Para Ricardo, não ocorre a transformação social quando se cria orquestras em favelas ou nas periferias. Elas têm que estar em locais onde possa haver integração com as demais classes sociais "Só assim será efetiva a integração. A orquestra coloca ricos e pobres na mesma sala, tocando as mesmas notas e com o mesmo resultado", completa.
swissinfo: Como surgiu a idéia de criar o Neojibá?
Ricardo Castro: Conheci o projeto FESNOJIV (Fundacion Del Estado para El Sistema Nacional de las ORQUESTRAS JUVENILES E INFANTILES DE LA VENEZUELA), quando me apresentei como solista em Caracas. Implantado há 33 anos, este projeto educacional provou-se muito bem estruturado, desenvolvido, aprimorado e com excelentes resultados. Achei que daria certo no Brasil.
swissinfo: E por quê?
R.C.: Acho que temos similaridades e dificuldades comuns. Seria diferente adotar um projeto asiático ou europeu no Brasil. Temos semelhanças culturais e sociais com a Venezuela além do perfil da população ser parecido. Isso ajuda muito a implantação aqui.
swissinfo: Quando começou o projeto?
R.C.: Em junho de 2007. De junho a setembro levei alguns jovens à Venezuela para entenderem o sistema de formação de músicos naquele país. Em setembro fizemos a primeira apresentação. Segui os conselhos de Abreu, presidente do FESNOJIV - começamos em ritmo acelerado e hoje temos a primeira Juvenil completa da Bahia (Orquestra 2 de Julho) tocando razoavelmente bem um repertório sinfônico difícil em apenas 8 meses de atividade.

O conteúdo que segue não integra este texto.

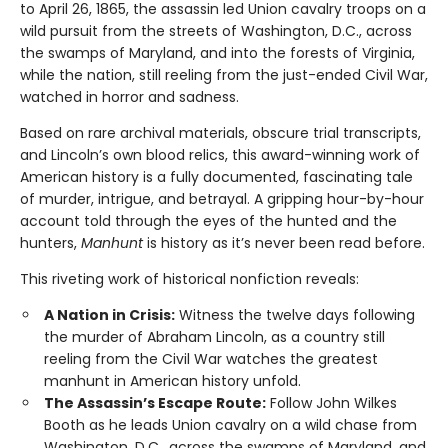
to April 26, 1865, the assassin led Union cavalry troops on a
wild pursuit from the streets of Washington, D.C., across
the swamps of Maryland, and into the forests of Virginia,
while the nation, still reeling from the just-ended Civil War,
watched in horror and sadness.
Based on rare archival materials, obscure trial transcripts,
and Lincoln’s own blood relics, this award-winning work of
American history is a fully documented, fascinating tale
of murder, intrigue, and betrayal. A gripping hour-by-hour
account told through the eyes of the hunted and the
hunters,
Manhunt
is history as it’s never been read before.
This riveting work of historical nonfiction reveals:
A Nation in Crisis:
Witness the twelve days following
the murder of Abraham Lincoln, as a country still
reeling from the Civil War watches the greatest
manhunt in American history unfold.
The Assassin’s Escape Route:
Follow John Wilkes
Booth as he leads Union cavalry on a wild chase from
Washington, D.C., across the swamps of Maryland, and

Gosto de ressaltar que não inventei nada - simplesmente montei na Bahia um projeto que deu certo na Venezuela.
swissinfo: E como é o funcionamento do programa?
R.C.: Esse primeiro núcleo tem a particularidade de ser profissionalizante porque forma os monitores responsáveis pela formação de outros músicos. Assim que este núcleo estiver sólido, com os monitores formados, vamos poder criar outros.
swissinfo: Quantos jovens fazem parte do projeto hoje?
R.C.: Inicialmente eram 100, mas já são 130. Já temos um núcleo formado no projeto. Cerca de 30 jovens e crianças já são crias do primeiro grupo.
swissinfo: E quais os critérios usados para a seleção?
R.C.: Para esse primeiro grupo, que é formador, os pré-requisitos foram: tocar um instrumento, saber ler partituras e ter as tardes livres.
swissinfo: Este núcleo vai aumentar?
R.C.: Este não. Pretendemos mantê-lo em 130 porque a estrutura do Teatro Castro Alves é adequada a este número de pessoas. Pretendemos formar outros núcleos.
swissinfo: Vocês já sabem os locais?
R.C.: Estamos fazendo um mapeamento do Estado, mas ainda não sabemos. É preciso ter uma certa infra-estrutura para o ensino da música: uma boa acústica, silêncio para que haja concentração e um mínimo de conforto porque são muitas horas de trabalho. A formação de novos núcleos depende do que conseguirmos encontrar.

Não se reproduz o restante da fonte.